§ **ACTIVITY**: A word-for-word copy of the data, pictures excluded, is what this task asks for.

§ **EXERCISE DATA**:
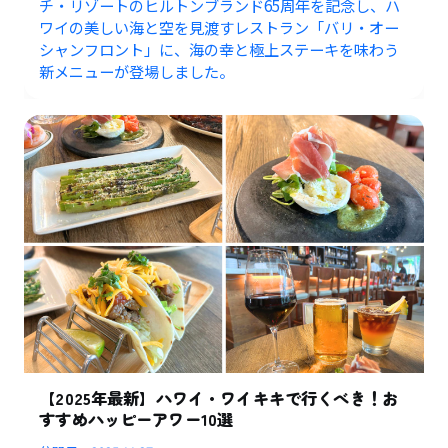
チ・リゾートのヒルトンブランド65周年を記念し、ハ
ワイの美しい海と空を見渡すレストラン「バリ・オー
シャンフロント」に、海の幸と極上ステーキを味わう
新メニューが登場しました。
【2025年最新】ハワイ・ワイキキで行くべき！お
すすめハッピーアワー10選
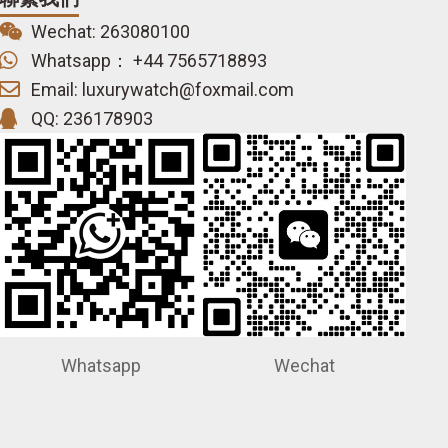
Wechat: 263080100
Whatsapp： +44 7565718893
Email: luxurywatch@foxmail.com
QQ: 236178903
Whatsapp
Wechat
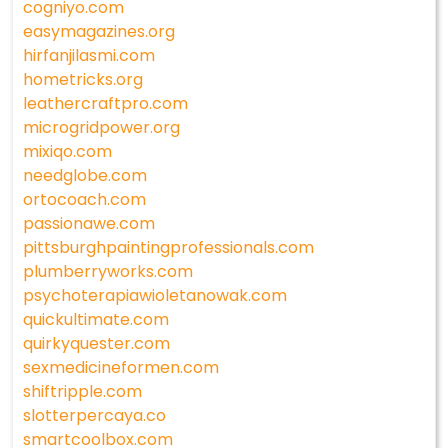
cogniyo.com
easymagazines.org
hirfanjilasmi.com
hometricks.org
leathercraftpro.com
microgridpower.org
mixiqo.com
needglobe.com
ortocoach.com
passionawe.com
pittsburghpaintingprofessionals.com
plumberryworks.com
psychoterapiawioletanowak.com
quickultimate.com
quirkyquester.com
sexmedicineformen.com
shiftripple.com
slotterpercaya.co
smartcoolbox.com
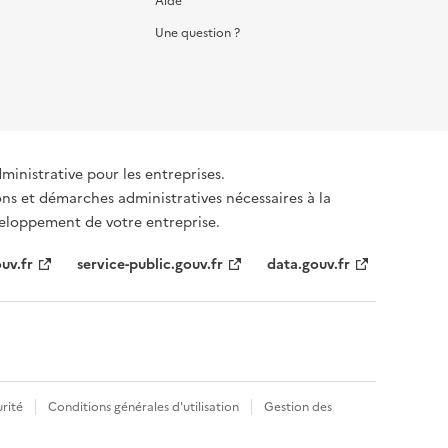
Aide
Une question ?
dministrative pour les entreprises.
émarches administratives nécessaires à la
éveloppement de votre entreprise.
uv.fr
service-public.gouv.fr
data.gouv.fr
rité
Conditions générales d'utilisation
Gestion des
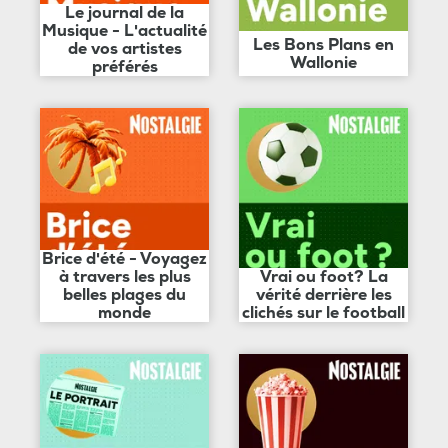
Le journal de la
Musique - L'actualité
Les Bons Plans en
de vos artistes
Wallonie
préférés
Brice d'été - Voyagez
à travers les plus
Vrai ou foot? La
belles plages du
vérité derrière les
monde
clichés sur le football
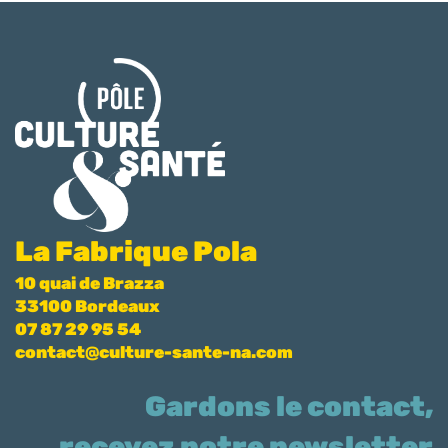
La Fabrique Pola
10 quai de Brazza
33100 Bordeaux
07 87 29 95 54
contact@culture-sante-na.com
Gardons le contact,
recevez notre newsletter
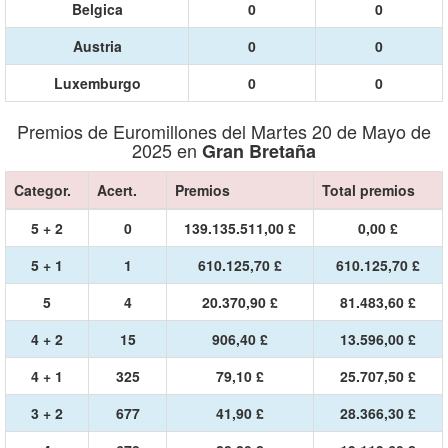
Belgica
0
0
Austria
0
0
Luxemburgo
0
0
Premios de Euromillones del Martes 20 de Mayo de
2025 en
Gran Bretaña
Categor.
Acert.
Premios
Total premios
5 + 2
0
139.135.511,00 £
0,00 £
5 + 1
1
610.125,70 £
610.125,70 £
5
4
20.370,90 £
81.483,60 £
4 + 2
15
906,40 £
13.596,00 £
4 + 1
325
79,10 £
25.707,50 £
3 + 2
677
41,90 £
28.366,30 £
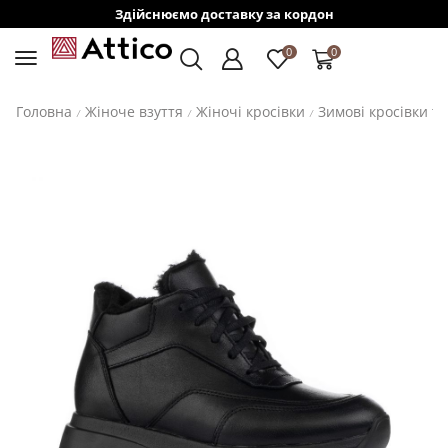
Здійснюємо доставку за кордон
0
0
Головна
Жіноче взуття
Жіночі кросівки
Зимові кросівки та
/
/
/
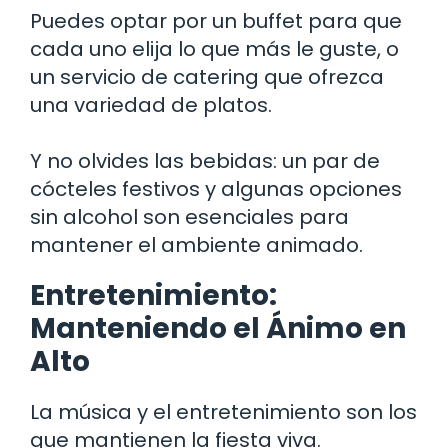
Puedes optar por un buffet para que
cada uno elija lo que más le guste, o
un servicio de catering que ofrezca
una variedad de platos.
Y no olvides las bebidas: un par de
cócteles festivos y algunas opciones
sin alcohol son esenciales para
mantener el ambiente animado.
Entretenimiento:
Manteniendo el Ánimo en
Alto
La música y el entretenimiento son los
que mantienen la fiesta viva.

§ **ANSWER BOX**:
チ・リゾートのヒルトンブランド65周年を記念し、ハ
ワイの美しい海と空を見渡すレストラン「バリ・オー
シャンフロント」に、海の幸と極上ステーキを味わう
新メニューが登場しました。
【2025年最新】ハワイ・ワイキキで行くべき！お
すすめハッピーアワー10選
Wechat: 263080100
Whatsapp： +44 7565718893
Email: luxurywatch@foxmail.com
QQ: 236178903
Whatsapp
Wechat
cogniyo.com
easymagazines.org
hirfanjilasmi.com
hometricks.org
leathercraftpro.com
microgridpower.org
mixiqo.com
needglobe.com
ortocoach.com
passionawe.com
pittsburghpaintingprofessionals.com
plumberryworks.com
psychoterapiawioletanowak.com
quickultimate.com
quirkyquester.com
sexmedicineformen.com
shiftripple.com
slotterpercaya.co
smartcoolbox.com
Aide
Une question ?
dministrative pour les entreprises.
émarches administratives nécessaires à la
éveloppement de votre entreprise.
uv.fr
service-public.gouv.fr
data.gouv.fr
rité
Conditions générales d'utilisation
Gestion des
Le journal de la
Musique - L'actualité
Les Bons Plans en
de vos artistes
Wallonie
préférés
Brice d'été - Voyagez
à travers les plus
Vrai ou foot? La
belles plages du
vérité derrière les
monde
clichés sur le football
La Fabrique Pola
10 quai de Brazza
33100 Bordeaux
07 87 29 95 54
contact@culture-sante-na.com
Gardons le contact,
recevez notre newsletter
Belgica
0
0
Austria
0
0
Luxemburgo
0
0
Premios de Euromillones del Martes 20 de Mayo de
2025 en
Gran Bretaña
Categor.
Acert.
Premios
Total premios
5 + 2
0
139.135.511,00 £
0,00 £
5 + 1
1
610.125,70 £
610.125,70 £
5
4
20.370,90 £
81.483,60 £
4 + 2
15
906,40 £
13.596,00 £
4 + 1
325
79,10 £
25.707,50 £
3 + 2
677
41,90 £
28.366,30 £
Здійснюємо доставку за кордон
0
0
Головна
Жіноче взуття
Жіночі кросівки
Зимові кросівки та
/
/
/
Puedes optar por un buffet para que
cada uno elija lo que más le guste, o
un servicio de catering que ofrezca
una variedad de platos.
Y no olvides las bebidas: un par de
cócteles festivos y algunas opciones
sin alcohol son esenciales para
mantener el ambiente animado.
Entretenimiento:
Manteniendo el Ánimo en
Alto
La música y el entretenimiento son los
que mantienen la fiesta viva.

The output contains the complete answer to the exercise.